◆ **What you need to do**
The lines to extract begin at the line that contains "Where is right" and run through the last line of the listing; reproduce them exactly, minus any pictures.

◆ **The input**
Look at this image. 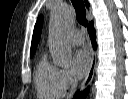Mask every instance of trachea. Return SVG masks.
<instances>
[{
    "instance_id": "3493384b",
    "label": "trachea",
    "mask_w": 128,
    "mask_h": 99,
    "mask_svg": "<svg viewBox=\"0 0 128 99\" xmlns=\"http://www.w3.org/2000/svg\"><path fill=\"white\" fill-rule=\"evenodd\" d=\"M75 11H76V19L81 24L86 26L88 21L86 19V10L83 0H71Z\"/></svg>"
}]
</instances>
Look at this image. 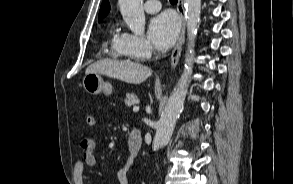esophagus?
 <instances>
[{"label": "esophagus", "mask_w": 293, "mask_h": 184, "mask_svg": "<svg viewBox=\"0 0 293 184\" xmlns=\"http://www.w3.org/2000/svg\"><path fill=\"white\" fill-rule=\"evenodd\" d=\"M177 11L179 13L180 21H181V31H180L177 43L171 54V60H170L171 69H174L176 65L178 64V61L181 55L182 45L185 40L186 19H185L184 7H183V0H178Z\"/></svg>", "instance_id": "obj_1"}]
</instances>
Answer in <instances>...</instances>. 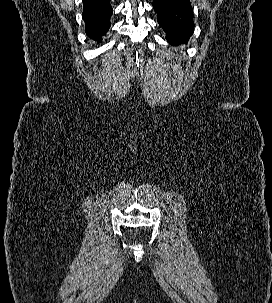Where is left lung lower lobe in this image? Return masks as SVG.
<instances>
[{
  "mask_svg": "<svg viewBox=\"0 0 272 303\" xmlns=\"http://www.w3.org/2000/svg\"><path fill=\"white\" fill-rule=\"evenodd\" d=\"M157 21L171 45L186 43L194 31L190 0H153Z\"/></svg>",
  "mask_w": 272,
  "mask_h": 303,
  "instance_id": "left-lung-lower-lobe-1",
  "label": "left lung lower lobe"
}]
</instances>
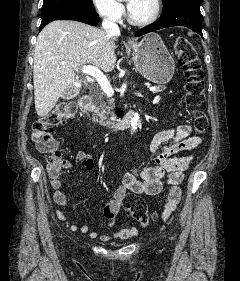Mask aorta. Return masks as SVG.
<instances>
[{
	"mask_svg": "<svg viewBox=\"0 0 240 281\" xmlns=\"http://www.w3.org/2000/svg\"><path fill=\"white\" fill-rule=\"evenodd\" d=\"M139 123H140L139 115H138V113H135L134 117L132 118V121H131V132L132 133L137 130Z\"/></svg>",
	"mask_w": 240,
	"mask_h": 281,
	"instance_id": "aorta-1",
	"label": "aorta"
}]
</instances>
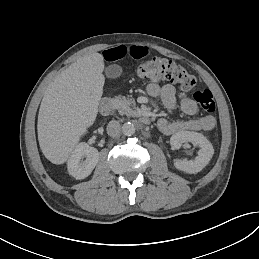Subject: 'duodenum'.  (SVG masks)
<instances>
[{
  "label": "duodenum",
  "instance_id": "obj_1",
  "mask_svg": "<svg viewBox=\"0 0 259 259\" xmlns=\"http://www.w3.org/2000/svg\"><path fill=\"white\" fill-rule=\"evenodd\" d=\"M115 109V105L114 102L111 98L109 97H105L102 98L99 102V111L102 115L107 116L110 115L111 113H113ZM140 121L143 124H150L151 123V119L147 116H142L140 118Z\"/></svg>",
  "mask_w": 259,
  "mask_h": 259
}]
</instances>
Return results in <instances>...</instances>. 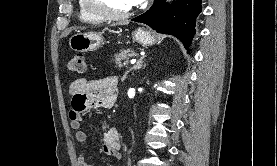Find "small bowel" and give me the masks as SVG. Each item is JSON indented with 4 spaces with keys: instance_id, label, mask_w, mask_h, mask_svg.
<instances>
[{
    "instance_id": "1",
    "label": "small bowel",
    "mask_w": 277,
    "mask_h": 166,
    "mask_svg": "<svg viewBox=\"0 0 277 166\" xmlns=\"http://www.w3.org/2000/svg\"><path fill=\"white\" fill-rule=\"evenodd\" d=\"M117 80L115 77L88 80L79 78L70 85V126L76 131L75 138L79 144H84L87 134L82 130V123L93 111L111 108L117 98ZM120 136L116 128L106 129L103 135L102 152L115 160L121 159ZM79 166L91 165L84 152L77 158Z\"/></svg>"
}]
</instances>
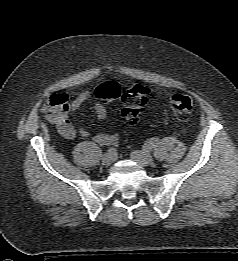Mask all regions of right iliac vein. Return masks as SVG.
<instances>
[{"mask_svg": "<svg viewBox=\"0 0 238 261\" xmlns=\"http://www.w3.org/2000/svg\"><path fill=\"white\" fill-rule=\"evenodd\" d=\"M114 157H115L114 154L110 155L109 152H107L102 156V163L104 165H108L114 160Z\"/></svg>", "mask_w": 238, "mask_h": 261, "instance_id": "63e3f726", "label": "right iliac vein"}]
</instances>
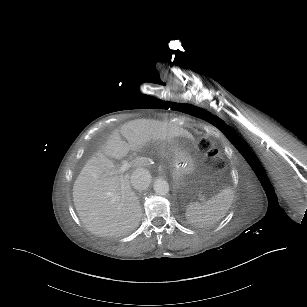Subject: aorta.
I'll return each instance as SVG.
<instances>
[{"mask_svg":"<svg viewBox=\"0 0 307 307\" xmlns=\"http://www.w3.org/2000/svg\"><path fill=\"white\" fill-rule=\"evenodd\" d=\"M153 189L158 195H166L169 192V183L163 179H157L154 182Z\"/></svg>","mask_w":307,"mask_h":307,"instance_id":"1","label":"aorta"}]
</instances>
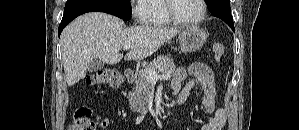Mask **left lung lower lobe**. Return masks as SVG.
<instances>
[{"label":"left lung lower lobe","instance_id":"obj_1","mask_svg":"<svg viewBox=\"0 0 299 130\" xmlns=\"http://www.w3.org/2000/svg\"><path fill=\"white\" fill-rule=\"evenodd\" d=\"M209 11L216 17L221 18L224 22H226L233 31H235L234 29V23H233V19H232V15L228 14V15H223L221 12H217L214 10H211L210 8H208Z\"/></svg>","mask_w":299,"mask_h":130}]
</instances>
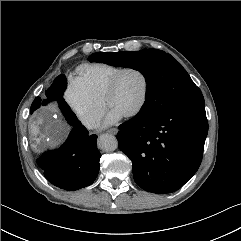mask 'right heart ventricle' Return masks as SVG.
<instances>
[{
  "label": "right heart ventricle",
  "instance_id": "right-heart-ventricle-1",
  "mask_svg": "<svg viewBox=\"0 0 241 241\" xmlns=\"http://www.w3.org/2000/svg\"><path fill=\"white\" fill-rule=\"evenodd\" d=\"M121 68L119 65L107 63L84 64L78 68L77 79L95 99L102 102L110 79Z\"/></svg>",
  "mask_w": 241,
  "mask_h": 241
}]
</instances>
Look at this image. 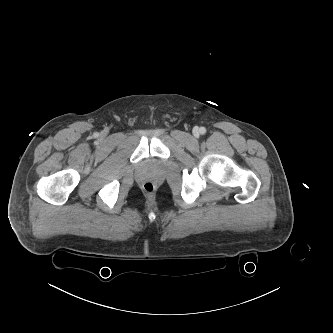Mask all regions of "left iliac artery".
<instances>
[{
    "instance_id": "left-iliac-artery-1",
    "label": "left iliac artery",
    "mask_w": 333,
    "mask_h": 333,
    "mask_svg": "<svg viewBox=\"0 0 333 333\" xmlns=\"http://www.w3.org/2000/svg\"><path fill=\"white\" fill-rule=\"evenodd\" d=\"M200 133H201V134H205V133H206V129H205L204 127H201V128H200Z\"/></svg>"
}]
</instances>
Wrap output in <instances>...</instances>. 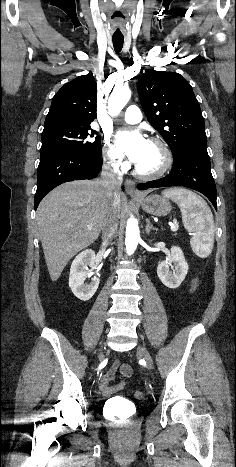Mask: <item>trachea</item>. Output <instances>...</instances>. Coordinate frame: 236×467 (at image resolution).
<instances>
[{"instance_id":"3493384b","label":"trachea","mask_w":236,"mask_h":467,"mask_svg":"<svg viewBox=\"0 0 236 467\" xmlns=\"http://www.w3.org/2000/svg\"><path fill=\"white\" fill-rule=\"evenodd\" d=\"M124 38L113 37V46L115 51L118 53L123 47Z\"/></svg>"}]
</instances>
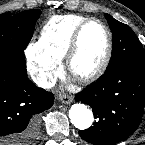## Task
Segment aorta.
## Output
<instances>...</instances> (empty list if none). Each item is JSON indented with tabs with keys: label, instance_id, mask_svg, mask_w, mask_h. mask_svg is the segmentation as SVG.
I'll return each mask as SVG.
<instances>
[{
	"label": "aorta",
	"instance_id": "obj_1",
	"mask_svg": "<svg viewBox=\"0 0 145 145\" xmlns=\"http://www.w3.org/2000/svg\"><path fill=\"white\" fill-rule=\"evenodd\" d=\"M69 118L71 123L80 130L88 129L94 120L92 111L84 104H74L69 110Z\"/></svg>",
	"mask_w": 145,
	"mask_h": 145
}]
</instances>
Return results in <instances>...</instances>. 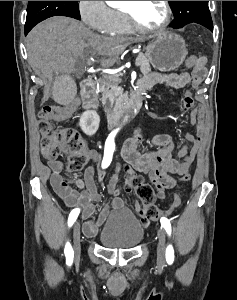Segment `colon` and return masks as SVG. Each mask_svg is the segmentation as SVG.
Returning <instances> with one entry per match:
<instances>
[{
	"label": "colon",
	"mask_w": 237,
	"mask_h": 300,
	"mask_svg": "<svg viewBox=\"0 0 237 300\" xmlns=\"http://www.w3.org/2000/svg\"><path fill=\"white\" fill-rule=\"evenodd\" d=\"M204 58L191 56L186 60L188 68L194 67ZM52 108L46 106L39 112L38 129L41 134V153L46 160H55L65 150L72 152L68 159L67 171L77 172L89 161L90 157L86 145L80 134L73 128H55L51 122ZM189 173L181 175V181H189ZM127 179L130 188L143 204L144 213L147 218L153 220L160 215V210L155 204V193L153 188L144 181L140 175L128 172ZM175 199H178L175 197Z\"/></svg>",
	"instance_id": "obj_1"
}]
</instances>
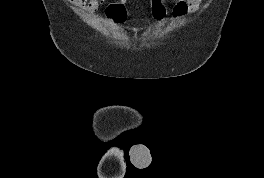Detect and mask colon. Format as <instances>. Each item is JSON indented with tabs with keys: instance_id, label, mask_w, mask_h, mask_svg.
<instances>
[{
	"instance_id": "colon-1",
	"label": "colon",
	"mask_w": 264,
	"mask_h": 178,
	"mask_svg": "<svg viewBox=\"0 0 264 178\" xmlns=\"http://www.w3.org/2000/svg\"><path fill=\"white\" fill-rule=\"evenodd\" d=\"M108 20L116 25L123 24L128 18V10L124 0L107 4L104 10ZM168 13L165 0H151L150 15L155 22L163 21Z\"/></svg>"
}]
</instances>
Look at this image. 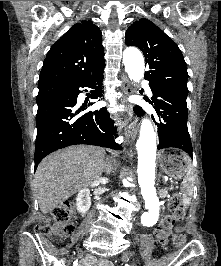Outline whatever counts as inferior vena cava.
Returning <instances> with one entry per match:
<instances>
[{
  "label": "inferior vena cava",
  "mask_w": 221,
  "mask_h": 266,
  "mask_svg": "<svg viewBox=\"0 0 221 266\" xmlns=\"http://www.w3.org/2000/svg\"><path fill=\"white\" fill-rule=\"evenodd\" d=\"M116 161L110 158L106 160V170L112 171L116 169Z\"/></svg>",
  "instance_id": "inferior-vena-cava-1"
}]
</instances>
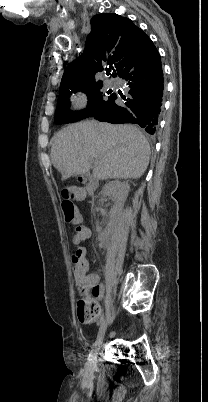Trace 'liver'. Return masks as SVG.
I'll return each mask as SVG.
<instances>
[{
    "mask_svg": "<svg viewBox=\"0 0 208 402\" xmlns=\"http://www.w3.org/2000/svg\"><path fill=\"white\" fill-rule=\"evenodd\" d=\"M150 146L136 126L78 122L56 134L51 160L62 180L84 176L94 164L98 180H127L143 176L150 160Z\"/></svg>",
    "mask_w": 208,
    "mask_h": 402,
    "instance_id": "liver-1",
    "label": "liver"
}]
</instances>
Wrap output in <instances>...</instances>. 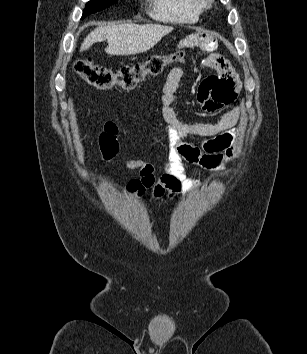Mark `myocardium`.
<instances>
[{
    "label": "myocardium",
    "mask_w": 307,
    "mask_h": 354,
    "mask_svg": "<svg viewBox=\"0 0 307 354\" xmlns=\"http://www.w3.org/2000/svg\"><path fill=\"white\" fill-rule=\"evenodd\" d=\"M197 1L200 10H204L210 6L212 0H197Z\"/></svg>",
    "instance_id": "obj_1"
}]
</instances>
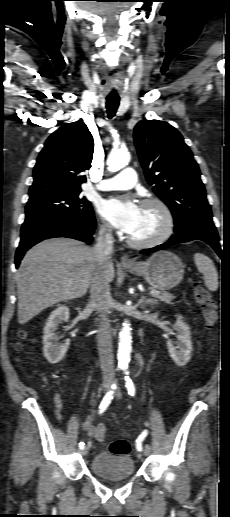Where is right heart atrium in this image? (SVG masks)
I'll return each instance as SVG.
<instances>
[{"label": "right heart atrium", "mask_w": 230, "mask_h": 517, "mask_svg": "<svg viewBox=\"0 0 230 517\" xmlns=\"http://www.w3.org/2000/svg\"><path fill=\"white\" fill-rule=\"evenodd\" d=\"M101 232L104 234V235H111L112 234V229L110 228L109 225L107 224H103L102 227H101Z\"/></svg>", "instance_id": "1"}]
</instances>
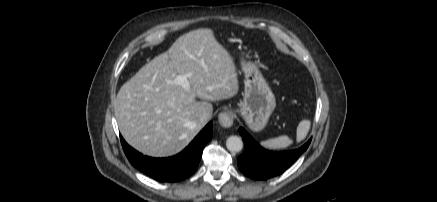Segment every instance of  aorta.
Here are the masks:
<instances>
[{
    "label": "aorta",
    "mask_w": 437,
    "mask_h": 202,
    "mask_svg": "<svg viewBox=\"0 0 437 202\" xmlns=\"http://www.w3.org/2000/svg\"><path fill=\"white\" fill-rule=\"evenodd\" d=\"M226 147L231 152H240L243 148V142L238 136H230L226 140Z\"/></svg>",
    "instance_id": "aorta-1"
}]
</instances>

◆ **Exercise solution**
Where is right heart atrium in this image? (SVG masks)
I'll return each instance as SVG.
<instances>
[{"label": "right heart atrium", "mask_w": 230, "mask_h": 517, "mask_svg": "<svg viewBox=\"0 0 230 517\" xmlns=\"http://www.w3.org/2000/svg\"><path fill=\"white\" fill-rule=\"evenodd\" d=\"M101 232L104 234V235H111L112 234V229L110 228L109 225L107 224H103L102 227H101Z\"/></svg>", "instance_id": "1"}]
</instances>
Segment every instance of  aorta.
Here are the masks:
<instances>
[{
    "label": "aorta",
    "mask_w": 437,
    "mask_h": 202,
    "mask_svg": "<svg viewBox=\"0 0 437 202\" xmlns=\"http://www.w3.org/2000/svg\"><path fill=\"white\" fill-rule=\"evenodd\" d=\"M226 147L231 152H240L243 148V142L238 136H230L226 140Z\"/></svg>",
    "instance_id": "aorta-1"
}]
</instances>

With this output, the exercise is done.